Sustainable synthesis strategies towards S-doped disordered carbons for high-rate sodium storage
Marta Sevilla a, Noel Díez a, Sara Payá a, Maria Dolores Casal a
a Instituto de Ciencia y Tecnología del Carbono (INCAR-CSIC), Calle Francisco Pintado Fe, 26, Oviedo, Spain
Materials for Sustainable Development Conference (MATSUS)
Proceedings of MATSUS Spring 2025 Conference (MATSUSSpring25)
Sustainable energy materials and circularity - #SusMat
Sevilla, Spain, 2025 March 3rd - 7th
Organizers: Tim-Patrick Fellinger and Cristina Pozo-Gonzalo
Invited Speaker, Marta Sevilla, presentation 157
DOI: https://doi.org/10.29363/nanoge.matsusspring.2025.157
Publication date: 16th December 2024

Na-ion batteries have entered the energy storage field to confront the problems posed by the exponential demand of Li-ion batteries, i.e., price rise, materials scarcity, geopolitical dependence, and mining and extraction environmental impact.

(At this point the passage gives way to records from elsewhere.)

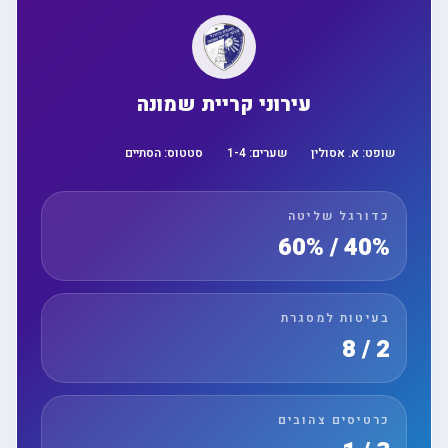
עירוני קריית שמונה
שופט:
א. אסולין
שערים:
4
-
1
סטטוס:
הסתיים
כדורגל שליטה
40% / 60%
בעיטות למסגרת
2 / 8
כרטיסים צהובים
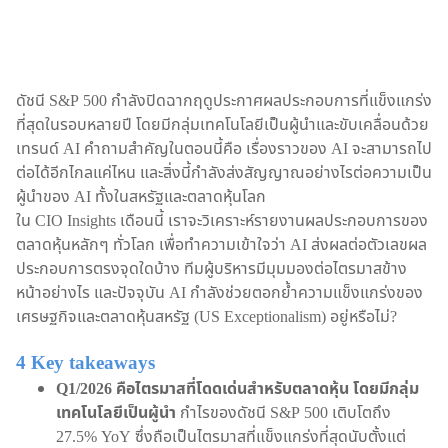
ดัชนี S&P 500 กำลังปิดฉากฤดูประกาศผลประกอบการที่แข็งแกร่ง
ที่สุดในรอบหลายปี โดยมีกลุ่มเทคโนโลยีเป็นผู้นำและขับเคลื่อนด้วย
เทรนด์ AI คำถามสำคัญในตอนนี้คือ เรื่องราวของ AI จะสามารถไป
ต่อได้อีกไกลแค่ไหน และสิ่งนี้กำลังส่งสัญญาณอย่างไรต่อความเป็น
ผู้นำของ AI ทั้งในสหรัฐและตลาดหุ้นโลก
ใน CIO Insights เดือนนี้ เราจะวิเคราะห์รายงานผลประกอบการของ
ตลาดหุ้นหลักๆ ทั่วโลก เพื่อทำความเข้าใจว่า AI ส่งผลต่อตัวเลขผล
ประกอบการตรงจุดใดบ้าง ทีมผู้บริหารมีมุมมองต่อไตรมาสข้าง
หน้าอย่างไร และปัจจุบัน AI กำลังช่วยตอกย้ำความแข็งแกร่งของ
เศรษฐกิจและตลาดหุ้นสหรัฐ (US Exceptionalism) อยู่หรือไม่?
4 Key takeaways
Q1/2026 คือไตรมาสที่โดดเด่นสำหรับตลาดหุ้น โดยมีกลุ่ม
เทคโนโลยีเป็นผู้นำ
กำไรของดัชนี S&P 500 เติบโตถึง
27.5% YoY ซึ่งถือเป็นไตรมาสที่แข็งแกร่งที่สุดนับตั้งแต่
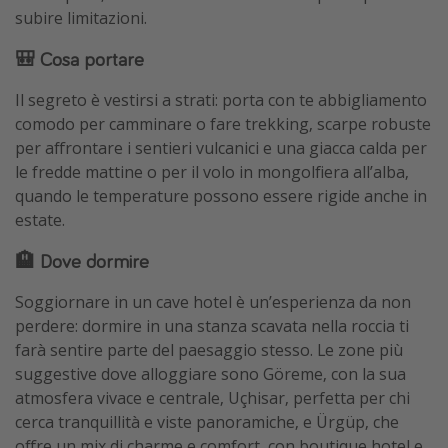
subire limitazioni.
🎒 Cosa portare
Il segreto è vestirsi a strati: porta con te abbigliamento
comodo per camminare o fare trekking, scarpe robuste
per affrontare i sentieri vulcanici e una giacca calda per
le fredde mattine o per il volo in mongolfiera all’alba,
quando le temperature possono essere rigide anche in
estate.
🏨 Dove dormire
Soggiornare in un cave hotel è un’esperienza da non
perdere: dormire in una stanza scavata nella roccia ti
farà sentire parte del paesaggio stesso. Le zone più
suggestive dove alloggiare sono Göreme, con la sua
atmosfera vivace e centrale, Uçhisar, perfetta per chi
cerca tranquillità e viste panoramiche, e Ürgüp, che
offre un mix di charme e comfort, con boutique hotel e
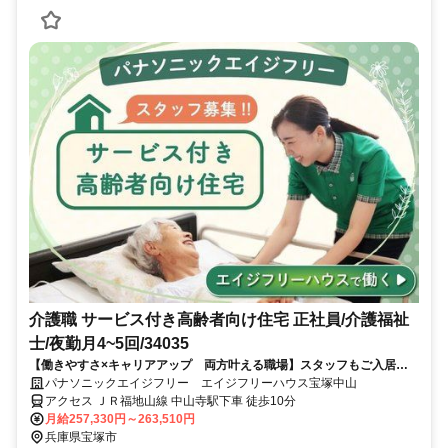
介護職 サービス付き高齢者向け住宅 正社員/介護福祉
士/夜勤月4~5回/34035
【働きやすさ×キャリアアップ 両方叶える職場】スタッフもご入居者
様も、みんなが自然と笑顔になれる？笑顔がつながる、あたたかい職場
パナソニックエイジフリー エイジフリーハウス宝塚中山
です♪
アクセス ＪＲ福地山線 中山寺駅下車 徒歩10分
月給257,330円～263,510円
兵庫県宝塚市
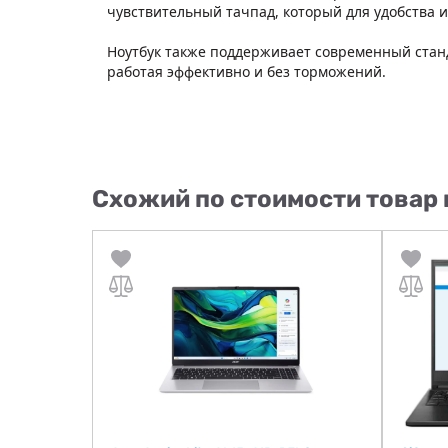
чувствительный тачпад, который для удобства
Ноутбук также поддерживает современный станд
работая эффективно и без торможений.
Схожий по стоимости товар 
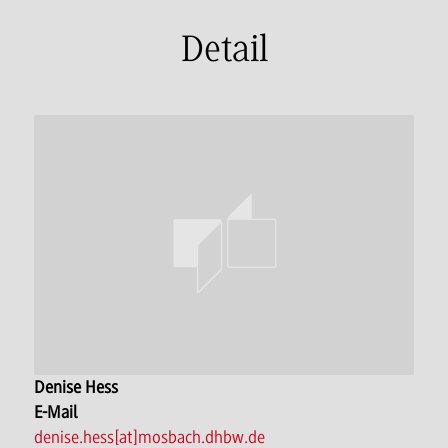
Detail
Denise Hess
E-Mail
denise.hess[at]mosbach.dhbw.de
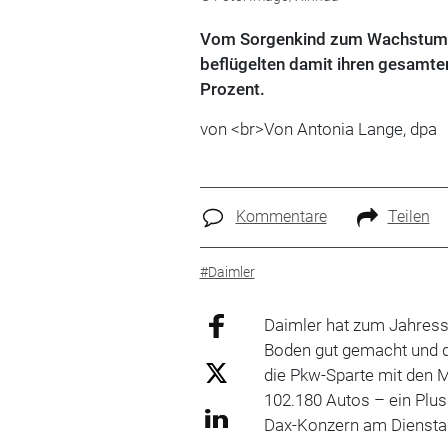
Vom Sorgenkind zum Wachstumst
beflügelten damit ihren gesamte
Prozent.
von <br>Von Antonia Lange, dpa
Kommentare
Teilen
#Daimler
Daimler hat zum Jahres
Boden gut gemacht und d
die Pkw-Sparte mit den
102.180 Autos – ein Plus
Dax-Konzern am Dienstag i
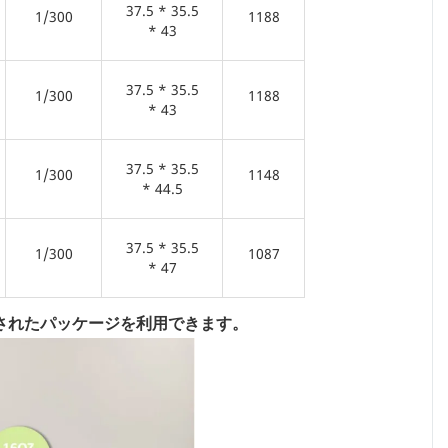
37.5 * 35.5
1/300
1188
* 43
37.5 * 35.5
1/300
1188
* 43
37.5 * 35.5
1/300
1148
* 44.5
37.5 * 35.5
1/300
1087
* 47
されたパッケージを利用できます。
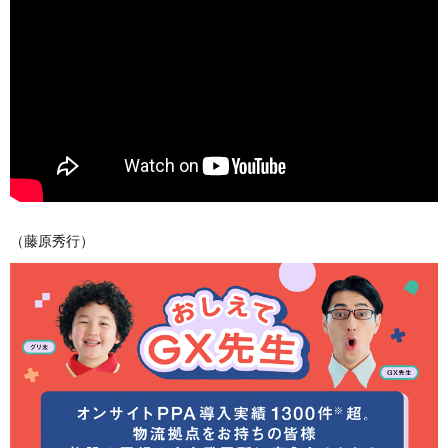
（藤原秀行）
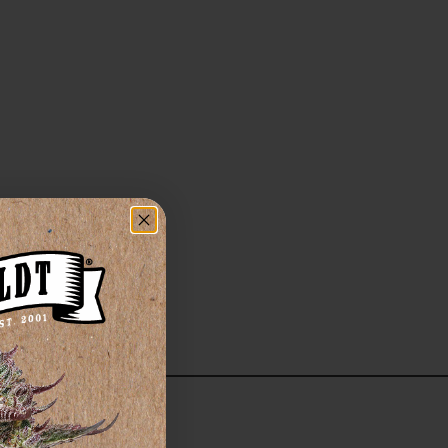
 Robustas,
lidades
s.
 único das sementes de cannabis regulares,
s experientes que buscam plantas fortes e
lidade.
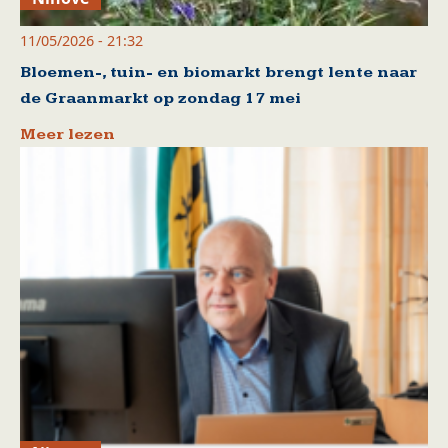
11/05/2026 - 21:32
Bloemen-, tuin- en biomarkt brengt lente naar
de Graanmarkt op zondag 17 mei
Meer lezen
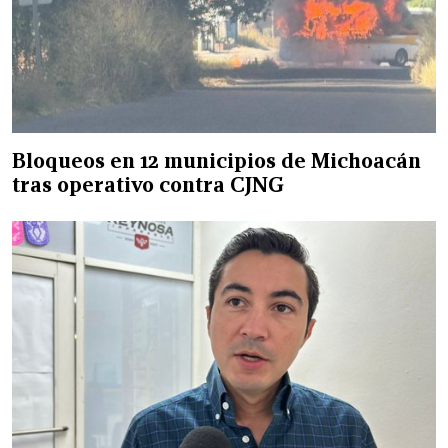
Bloqueos en 12 municipios de Michoacán
tras operativo contra CJNG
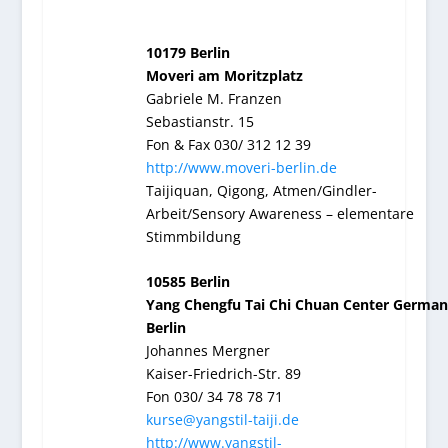
10179 Berlin
Moveri am Moritzplatz
Gabriele M. Franzen
Sebastianstr. 15
Fon & Fax 030/ 312 12 39
http://www.moveri-berlin.de
Taijiquan, Qigong, Atmen/Gindler-
Arbeit/Sensory Awareness – elementare
Stimmbildung
10585 Berlin
Yang Chengfu Tai Chi Chuan Center German
Berlin
Johannes Mergner
Kaiser-Friedrich-Str. 89
Fon 030/ 34 78 78 71
kurse@yangstil-taiji.de
http://www.yangstil-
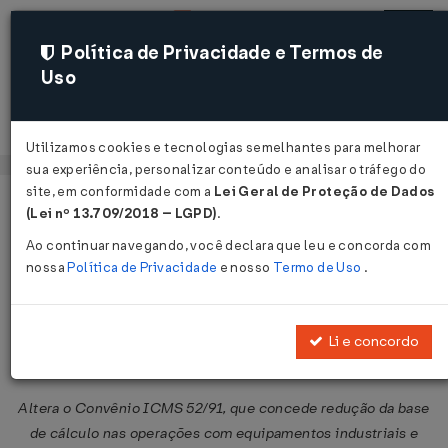
Política de Privacidade e Termos de
Uso
Acessar
Utilizamos cookies e tecnologias semelhantes para melhorar
sua experiência, personalizar conteúdo e analisar o tráfego do
site, em conformidade com a
Lei Geral de Proteção de Dados
Página Inicial
Legislações
Legislação Federal
Voltar
(Lei nº 13.709/2018 – LGPD)
.
Ao continuar navegando, você declara que leu e concorda com
Convênio ICMS Nº 123 DE
nossa
Política de Privacidade
e nosso
Termo de Uso
.
11/10/2013
Publicado no DOU em 18 out 2013
Li e concordo
Compartilhar:
Altera o Convênio ICMS 52/91, que concede redução da base
de cálculo nas operações com equipamentos industriais e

Luckily, Na-ion batteries commercialization has just begun. However, they still have a long way ahead of them for further improvements in energy and power density, as well as cycling stability, in order to shorten the performance gap with Li-ion batteries. Similar to their Li-counterparts, carbon is the star material in the anodes. In this case, hard carbon is the material showing the best performance, although still allowing for optimization in terms of capacity, stability and synthesis sustainability. Indeed, innovations in materials design and performance advances should go hand in hand with technical feasibility, as well as health and environmental protection. Accordingly, to ensure their potential commercial viability and comply with growing requirements on sustainable manufacturing and use of resources, research must focus on the development of greener, simple synthetic approaches that exploit abundant and renewable carbon sources, as well as benign or low-toxicity chemicals.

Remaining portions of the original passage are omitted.